For our evaluation, we assume a common embedded system which can be found in automotive or robotics. It consists of a centralized off-the-shelf GPU deployed in a high power domain and specialized sensor node accelerators that are integrated in a low power domain. Both platforms are connected via a five-meter Gigabit Ethernet cable. The low power domain for the sensor nodes leads to a simpler and far less error-prone on-board network. This leaves us with several possible optimization goals. Since we assume constant power consumption in the edge node, we only have to consider the sensor node and link for evaluating energy consumption. Due to the size of the CNNs, the accelerator deployed on the sensor node to evaluate FCN ResNet-50 and GoogLeNet is a Simba-like architecture [13] clocked at 500 MHz. In contrast, SqueezeNet can be inferred on a smaller, less energy consuming accelerator. Consequently, we choose an Eyerisslike architecture [11] clocked at 200 MHz to obtain the corresponding evaluation metrics that can be found below.

1) FCN ResNet-50: The estimated energy of the sensor node and the communication link is shown in Fig. 4a. As can be seen, if a single CONV layer is followed by a Batch Normalization (*BatchNorm2d*) and *ReLU* layer, e.g. in case of *Conv2d*:2-1, partitioning between these layers makes no difference for the data amount to be transferred over the link.

When choosing an early partitioning point, the energy consumed in the sensor node is very low, and due to the large output feature maps, the communication link dominates the energy demand. In the following layers, the output feature maps are getting smaller, leading to fewer data on the communication link, with local minimums at partitioning point *Maxpool2d: 2-4* and partitioning point *Bottleneck: 3-7*. These mark our first points of interest. In case communication bottlenecks on the link are identified and energy demand on the sensor node has to be kept low, we favor one of these solutions.

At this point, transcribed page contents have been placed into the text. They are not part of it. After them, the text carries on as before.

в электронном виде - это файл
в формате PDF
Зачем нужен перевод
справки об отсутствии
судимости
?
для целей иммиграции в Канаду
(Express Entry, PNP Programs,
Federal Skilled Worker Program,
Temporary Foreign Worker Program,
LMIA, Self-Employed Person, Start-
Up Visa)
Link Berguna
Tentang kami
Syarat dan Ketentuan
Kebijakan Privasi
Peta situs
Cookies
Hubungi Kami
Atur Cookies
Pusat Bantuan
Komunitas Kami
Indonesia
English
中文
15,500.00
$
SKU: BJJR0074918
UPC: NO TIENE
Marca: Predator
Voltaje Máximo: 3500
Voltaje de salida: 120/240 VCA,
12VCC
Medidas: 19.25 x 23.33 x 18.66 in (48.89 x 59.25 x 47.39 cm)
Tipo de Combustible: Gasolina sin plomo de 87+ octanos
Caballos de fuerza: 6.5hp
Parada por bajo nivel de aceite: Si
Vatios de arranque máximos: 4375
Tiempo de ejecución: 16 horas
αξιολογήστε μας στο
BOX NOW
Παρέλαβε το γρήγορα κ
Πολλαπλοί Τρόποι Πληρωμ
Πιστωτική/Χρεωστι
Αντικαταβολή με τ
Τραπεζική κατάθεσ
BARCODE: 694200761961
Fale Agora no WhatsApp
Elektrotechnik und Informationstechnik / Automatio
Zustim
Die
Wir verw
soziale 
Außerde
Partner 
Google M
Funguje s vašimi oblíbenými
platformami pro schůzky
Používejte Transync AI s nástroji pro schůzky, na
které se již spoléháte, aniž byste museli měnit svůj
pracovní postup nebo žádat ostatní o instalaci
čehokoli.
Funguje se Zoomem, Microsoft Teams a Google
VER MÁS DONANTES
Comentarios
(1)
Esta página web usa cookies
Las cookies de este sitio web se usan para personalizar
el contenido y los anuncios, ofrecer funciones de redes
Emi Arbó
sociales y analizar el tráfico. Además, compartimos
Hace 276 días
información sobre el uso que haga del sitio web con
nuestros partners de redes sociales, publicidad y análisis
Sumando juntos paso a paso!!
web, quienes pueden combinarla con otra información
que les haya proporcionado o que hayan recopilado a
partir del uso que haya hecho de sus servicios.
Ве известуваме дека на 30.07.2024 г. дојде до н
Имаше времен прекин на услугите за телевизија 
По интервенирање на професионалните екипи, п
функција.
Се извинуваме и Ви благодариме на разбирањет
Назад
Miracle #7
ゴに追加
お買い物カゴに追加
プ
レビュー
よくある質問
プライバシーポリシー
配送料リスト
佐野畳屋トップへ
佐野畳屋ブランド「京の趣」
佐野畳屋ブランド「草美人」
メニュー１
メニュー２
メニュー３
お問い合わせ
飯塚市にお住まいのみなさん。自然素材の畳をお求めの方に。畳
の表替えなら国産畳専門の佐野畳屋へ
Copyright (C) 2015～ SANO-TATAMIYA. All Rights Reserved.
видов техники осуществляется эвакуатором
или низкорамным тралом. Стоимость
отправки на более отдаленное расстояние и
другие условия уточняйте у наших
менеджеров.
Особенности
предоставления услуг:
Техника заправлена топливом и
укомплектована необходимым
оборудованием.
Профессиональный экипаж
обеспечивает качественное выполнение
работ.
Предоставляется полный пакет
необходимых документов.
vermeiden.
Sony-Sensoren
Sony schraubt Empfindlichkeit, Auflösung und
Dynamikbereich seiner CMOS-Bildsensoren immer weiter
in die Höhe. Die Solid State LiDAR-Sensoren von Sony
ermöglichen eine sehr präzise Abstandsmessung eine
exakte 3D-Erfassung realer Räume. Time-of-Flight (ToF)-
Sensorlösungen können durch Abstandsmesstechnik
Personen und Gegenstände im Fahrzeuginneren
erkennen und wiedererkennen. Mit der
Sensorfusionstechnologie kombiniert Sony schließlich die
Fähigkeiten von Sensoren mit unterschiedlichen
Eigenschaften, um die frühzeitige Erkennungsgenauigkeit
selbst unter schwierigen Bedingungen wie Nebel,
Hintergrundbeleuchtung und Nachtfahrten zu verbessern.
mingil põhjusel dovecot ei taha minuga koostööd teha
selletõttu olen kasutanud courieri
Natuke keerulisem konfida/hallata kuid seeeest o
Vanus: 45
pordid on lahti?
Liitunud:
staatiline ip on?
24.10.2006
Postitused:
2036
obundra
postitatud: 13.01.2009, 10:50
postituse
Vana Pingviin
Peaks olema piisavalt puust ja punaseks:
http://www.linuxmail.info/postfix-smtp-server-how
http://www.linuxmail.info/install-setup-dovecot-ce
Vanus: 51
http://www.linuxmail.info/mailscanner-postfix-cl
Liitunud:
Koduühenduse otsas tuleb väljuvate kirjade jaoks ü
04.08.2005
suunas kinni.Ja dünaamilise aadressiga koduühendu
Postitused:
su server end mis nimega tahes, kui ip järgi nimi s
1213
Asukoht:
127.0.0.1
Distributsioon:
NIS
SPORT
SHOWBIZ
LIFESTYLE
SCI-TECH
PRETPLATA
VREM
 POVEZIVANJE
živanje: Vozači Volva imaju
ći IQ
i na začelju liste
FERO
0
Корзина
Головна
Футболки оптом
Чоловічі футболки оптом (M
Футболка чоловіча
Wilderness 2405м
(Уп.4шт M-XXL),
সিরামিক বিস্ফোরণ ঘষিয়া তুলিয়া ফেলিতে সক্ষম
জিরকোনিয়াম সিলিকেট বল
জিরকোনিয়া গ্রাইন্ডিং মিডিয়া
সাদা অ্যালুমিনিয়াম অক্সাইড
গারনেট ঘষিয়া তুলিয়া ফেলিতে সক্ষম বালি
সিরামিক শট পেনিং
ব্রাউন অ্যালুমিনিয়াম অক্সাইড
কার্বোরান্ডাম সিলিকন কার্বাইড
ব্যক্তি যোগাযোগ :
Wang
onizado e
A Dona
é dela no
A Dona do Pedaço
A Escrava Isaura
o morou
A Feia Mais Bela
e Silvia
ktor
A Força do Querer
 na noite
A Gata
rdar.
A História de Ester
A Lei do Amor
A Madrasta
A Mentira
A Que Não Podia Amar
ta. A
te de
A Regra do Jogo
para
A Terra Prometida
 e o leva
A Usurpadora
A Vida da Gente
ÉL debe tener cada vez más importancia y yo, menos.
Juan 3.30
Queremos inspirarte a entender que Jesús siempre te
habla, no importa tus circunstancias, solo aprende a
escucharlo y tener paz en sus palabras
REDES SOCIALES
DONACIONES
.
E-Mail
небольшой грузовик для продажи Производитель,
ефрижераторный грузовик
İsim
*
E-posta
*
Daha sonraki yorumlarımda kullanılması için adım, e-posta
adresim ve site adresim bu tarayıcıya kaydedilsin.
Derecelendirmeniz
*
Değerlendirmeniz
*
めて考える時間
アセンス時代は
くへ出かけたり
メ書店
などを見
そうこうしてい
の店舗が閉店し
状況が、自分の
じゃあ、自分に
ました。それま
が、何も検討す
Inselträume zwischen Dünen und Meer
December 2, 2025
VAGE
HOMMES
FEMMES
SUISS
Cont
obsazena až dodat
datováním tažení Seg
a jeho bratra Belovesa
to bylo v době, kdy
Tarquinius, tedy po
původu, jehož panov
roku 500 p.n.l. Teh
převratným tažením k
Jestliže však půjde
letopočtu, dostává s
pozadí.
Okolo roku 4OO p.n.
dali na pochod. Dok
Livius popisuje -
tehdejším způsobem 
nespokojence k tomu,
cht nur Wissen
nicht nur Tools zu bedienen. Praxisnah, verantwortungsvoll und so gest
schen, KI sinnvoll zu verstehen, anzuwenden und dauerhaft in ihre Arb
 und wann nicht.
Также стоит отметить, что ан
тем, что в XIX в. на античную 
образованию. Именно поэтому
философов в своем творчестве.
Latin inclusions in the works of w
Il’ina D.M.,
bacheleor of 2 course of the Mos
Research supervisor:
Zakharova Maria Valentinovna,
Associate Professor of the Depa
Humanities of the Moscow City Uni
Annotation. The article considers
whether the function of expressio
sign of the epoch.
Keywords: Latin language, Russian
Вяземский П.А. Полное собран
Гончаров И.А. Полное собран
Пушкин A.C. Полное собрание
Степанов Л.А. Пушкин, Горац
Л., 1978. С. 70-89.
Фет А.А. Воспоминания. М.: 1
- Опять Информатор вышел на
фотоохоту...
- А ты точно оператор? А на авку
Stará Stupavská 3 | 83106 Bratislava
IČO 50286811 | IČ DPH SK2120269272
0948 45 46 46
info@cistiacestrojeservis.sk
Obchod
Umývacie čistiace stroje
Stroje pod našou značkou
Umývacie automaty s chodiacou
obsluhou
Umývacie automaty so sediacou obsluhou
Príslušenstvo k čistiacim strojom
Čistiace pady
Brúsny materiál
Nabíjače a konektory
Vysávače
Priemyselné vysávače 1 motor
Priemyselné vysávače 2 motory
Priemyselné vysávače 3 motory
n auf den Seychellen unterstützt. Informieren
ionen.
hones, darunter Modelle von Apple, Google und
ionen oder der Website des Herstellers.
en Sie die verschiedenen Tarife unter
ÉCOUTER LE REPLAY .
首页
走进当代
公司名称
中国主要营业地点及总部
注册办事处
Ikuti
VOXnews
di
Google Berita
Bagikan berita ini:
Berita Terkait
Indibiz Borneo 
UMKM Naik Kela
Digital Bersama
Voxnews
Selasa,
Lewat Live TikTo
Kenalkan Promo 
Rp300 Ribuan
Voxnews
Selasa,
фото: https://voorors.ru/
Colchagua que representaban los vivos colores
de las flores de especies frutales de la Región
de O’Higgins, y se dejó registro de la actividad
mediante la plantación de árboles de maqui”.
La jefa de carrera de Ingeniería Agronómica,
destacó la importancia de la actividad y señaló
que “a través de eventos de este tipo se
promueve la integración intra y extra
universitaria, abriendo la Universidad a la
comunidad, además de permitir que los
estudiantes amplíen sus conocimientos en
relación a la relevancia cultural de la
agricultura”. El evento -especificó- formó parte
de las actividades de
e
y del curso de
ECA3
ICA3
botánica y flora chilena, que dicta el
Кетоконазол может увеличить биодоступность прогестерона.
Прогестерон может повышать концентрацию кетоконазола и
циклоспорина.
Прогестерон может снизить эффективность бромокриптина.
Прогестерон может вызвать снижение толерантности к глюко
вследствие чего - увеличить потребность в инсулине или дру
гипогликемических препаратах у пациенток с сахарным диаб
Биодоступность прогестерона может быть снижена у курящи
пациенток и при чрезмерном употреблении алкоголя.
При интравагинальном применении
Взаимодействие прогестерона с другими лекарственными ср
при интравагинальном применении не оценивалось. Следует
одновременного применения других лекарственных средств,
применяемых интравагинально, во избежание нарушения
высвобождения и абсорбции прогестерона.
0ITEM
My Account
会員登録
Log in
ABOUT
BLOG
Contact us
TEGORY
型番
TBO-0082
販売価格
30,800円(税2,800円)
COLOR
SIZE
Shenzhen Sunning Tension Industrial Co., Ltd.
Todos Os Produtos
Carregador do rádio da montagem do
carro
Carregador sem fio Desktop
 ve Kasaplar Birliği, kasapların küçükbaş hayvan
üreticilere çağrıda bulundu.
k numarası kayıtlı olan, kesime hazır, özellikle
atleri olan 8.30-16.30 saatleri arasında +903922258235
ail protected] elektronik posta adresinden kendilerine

Our estimated latency in Fig. 4b shows that only minor differences can be noticed between execution of the CNN mainly on the specialized sensor node accelerator compared to execution mainly on the off-the-shelf GPU. Therefore, the design decision has to be made with respect to energy consumption, e.g., regarding the maximum amount of energy that should be consumed on the sensor node.

Executing the majority of the DNN on the sensor node contradicts the optimization goal of low energy consumption on the sensor node. Obviously, the maximum of energy is consumed, when the backbone network is entirely executed on the sensor node. Therefore, we define partitioning point *Bottleneck: 3-13* as our third point of interest, due to the steep rise of sensor energy demand when we select later partitioning



Fig. 4: FCN ResNet-50 evaluation results of each reasonable partitioning using a Simba-like architecture clocked at 500 MHz in the sensor node. Since we assume static power consumption in edge node, energy estimation is only shown for sensor node and link. The partitioning points *MaxPool2d*: 2-4 and *Bottleneck*: 3-7 are favorable in terms of energy consumption in the sensor node. *Bottleneck*: 3-13 marks a point of interest in terms of optimal latency balancing.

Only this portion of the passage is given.